Wednesday, December 29, 2010
Johnny Guitar
Nicholas Ray's Johnny Guitar (1954) is a western full of silly lines, campy acting, overt melodrama, evil villains, and criticisms of McCarthyism and conformity. There's quite a bit of feminism in there, and even some Freudian psychology; Vienna (Joan Crawford), a liberated and strong woman who runs a casino, has invoked the ire of Emma (a very annoying Mercedes McCambridge), who clearly has repressed urges for a character called The Dancing Kid. Instead of acknowledging her desire, she blames the murder of her brother on him and Vienna , and leads the easily manipulated townspeople against them. To make matters a little more complicated, Vienna has just summoned Johnny Guitar up from Albequerque.
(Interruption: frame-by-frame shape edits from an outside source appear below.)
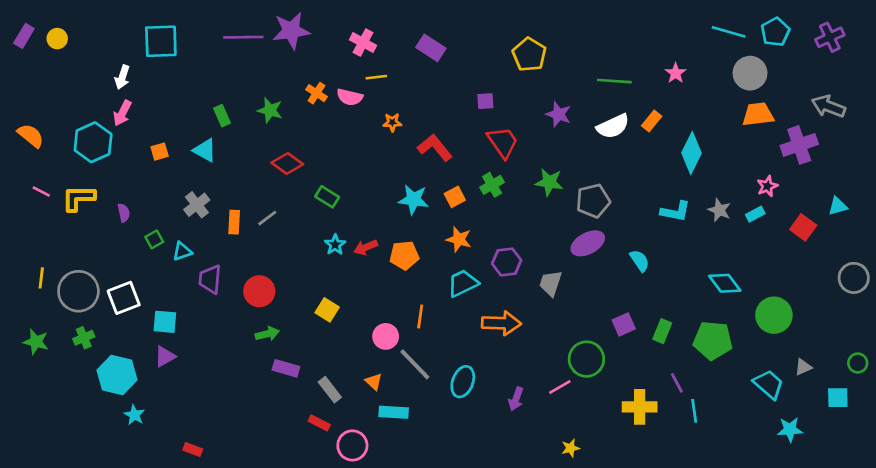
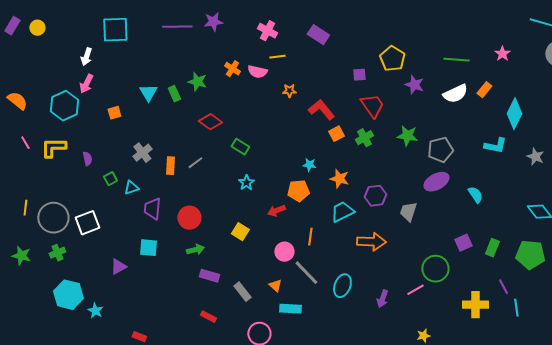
purple star: (291, 31) -> (213, 22), size x0.7
yellow pentagon: (529, 55) -> (392, 59), moved
green rectangle: (222, 116) -> (174, 94), moved
cyan triangle: (205, 150) -> (148, 93), moved, turned 30
pink line: (41, 191) -> (25, 143), turned 32
orange square: (455, 197) -> (336, 134), moved
cyan star: (414, 199) -> (309, 165), moved, size x0.6
cyan L-shape: (676, 211) -> (495, 146), moved
red arrow: (366, 247) -> (276, 211), moved
cyan square: (165, 322) -> (148, 248), moved
cyan hexagon: (117, 375) -> (68, 295), moved
red rectangle: (319, 423) -> (208, 317), moved

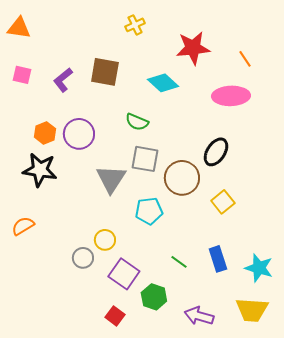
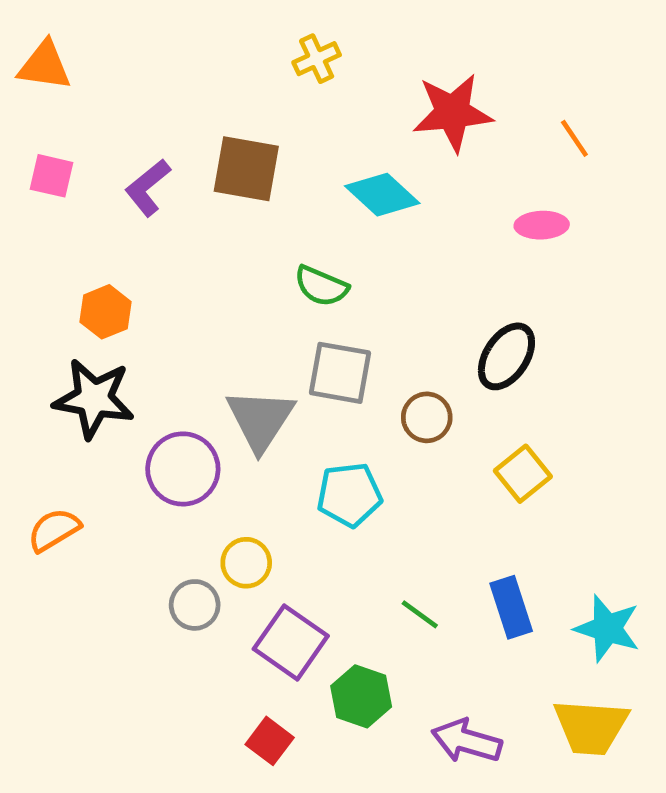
pink ellipse: (231, 96) -> (542, 225), size x0.6
purple circle: (79, 134) -> (183, 469), moved
brown circle: (182, 178) -> (427, 417), size x0.6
He was supposed to just play guitar in her bar, but given that he was her lover and a trigger happy gunslinger in his past life, there's not much guitar playing going on.
Instead, there's a whole lot of conflict, none of it happening below the surface. Emma is angry at Vienna, in love with The Dancing Kid, and also hates him and the rest of his gang. Vienna loves Johnny, but has to struggle with their difficult past, and Vienna also has feelings for the Dancing Kid. The Dancing Kid is jealous of Johnny, and loves Joan. Bart, who's in the Dancing Kid's gang, hates Johnny Guitar for no apparent reason. And the townspeople hate anyone trying to mess with their way of life. The most important stuff gets played out with words as much as with bullets; in Nicholas Ray movies characters really like to talk about their feelings, even if they don't quite know what to say. Johnny and Joan's obsessing over their past love is as exaggerated as James Dean's tormented monologues in Rebel Without A Cause.
Strange to say then that Johnny Guitar must have been much too subtle for me. Words like iconoclasm and subversion get thrown around a lot with Ray, and while this certainly applies to Rebel, I'm not sure I can say the same for Johnny Guitar. High Noon took on the House Un-American Activities Committee two years earlier, so the political parable here is hardly groundbreaking. And then there's all this talk of how bizarre, even dreamlike (Truffaut called it a "western dream"), this movie is. It may be a little offbeat, but it doesn't stray much from any standard formula; I just saw it as a regular western, but slightly goofier. But most inexplicable is the extreme praise Johnny Guitar has received from Truffaut and Godard. For Godard, "There was theatre (Griffith), poetry (Murnau), painting (Rosselini), dance (Eisenstein), music (Renoir). Henceforth there is cinema. And the cinema is Nicholas Ray." Orson Welles was understandably surprised when he discovered that he stood alongside Ray as one of only three American directors considered truly great by French critics. While Johnny Guitar may be (slightly) eccentric, all of its camp doesn't exactly scream "visionary."
7.6 It's still interesting entertainment, even if I see it as more of a cultural curiosity than a classic.